One final note: Labeling requires a lot of time and patience.  There are many settings to adjust, and each one has the potential to rearrange the labels on your map.  You will get frustrated.  You will probably curse the developers at ESRI, your map, me, and possibly the entire state of Minnesota.  This is normal.  Take a break, and come back after you’ve had some comfort food, time outside, Xbox therapy, whatever.

What to label

  • Roads: Interstates and US highways, with appropriate shields. One label per road, unless it spans the entire state or requires clarification.  You may omit the beltways around Minneapolis and Duluth (use the minimum length settings to automate this); all others must be labeled.
  • Water features: Rivers and lakes. You may find it helpful to dissolve the rivers by name so it doesn’t label every tiny piece.
  • Administrative areas: Label counties in MN, label neighboring states and provinces only – the title will take care of your featured state.
  • Cities: Symbolize in 3 sizes, as noted above. Label in three classes also, to correspond with symbols.  Exclude St. Paul from the Cities layer using a Definition Query, since it has its own layer (so you can easily label and symbolize it separately).  Note the font size and style, as you’ll need it for the legend, if you elect to include one. Label all of the cities in the table (note that some may not be visible after this first part).
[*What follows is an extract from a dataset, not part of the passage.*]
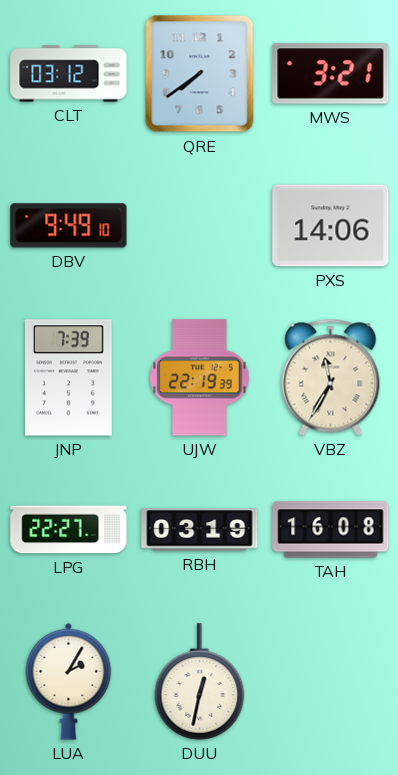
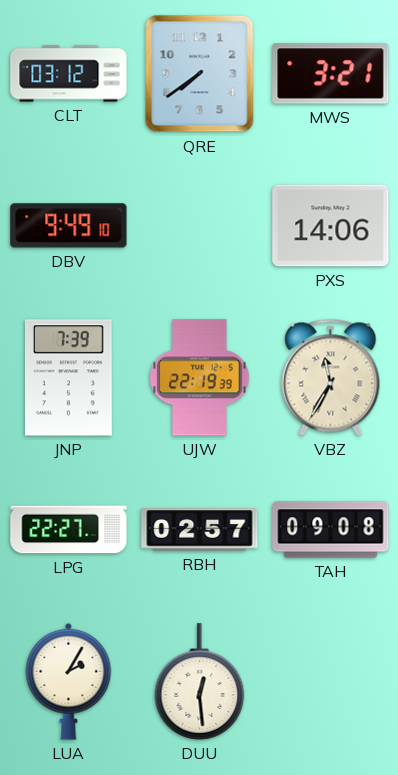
RBH: 03:19 -> 02:57
TAH: 16:08 -> 09:08
DUU: 12:32 -> 12:29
Remember that the query builder in ArcGIS Pro 2.5 now says [New expression] instead of [Add query] when working through the chapter concepts.

Tips for success

Halos should match the background area color.  The book provides a set color, use that only if your background is the same color as the one in the book.

Labels will move and disappear as you change settings.  In particular, St. Paul likes to hide, as do many of the other cities around the Twin Cities area.  Don’t stress about this – you’ll fix it in the second part with manual adjustments.

Think about your legend.  Do you need one?  Recall that legends are only for those features that are unclear, and you’ve got labels helping with a lot of that.  If you decide to include one, what do you actually need?

Plan out your font hierarchy.  The fonts in the book are a guideline, and are perfectly acceptable.  But if you want to branch out, you’ll need to plan out a similar strategy of weights, sizes, and typefaces to keep your features organized.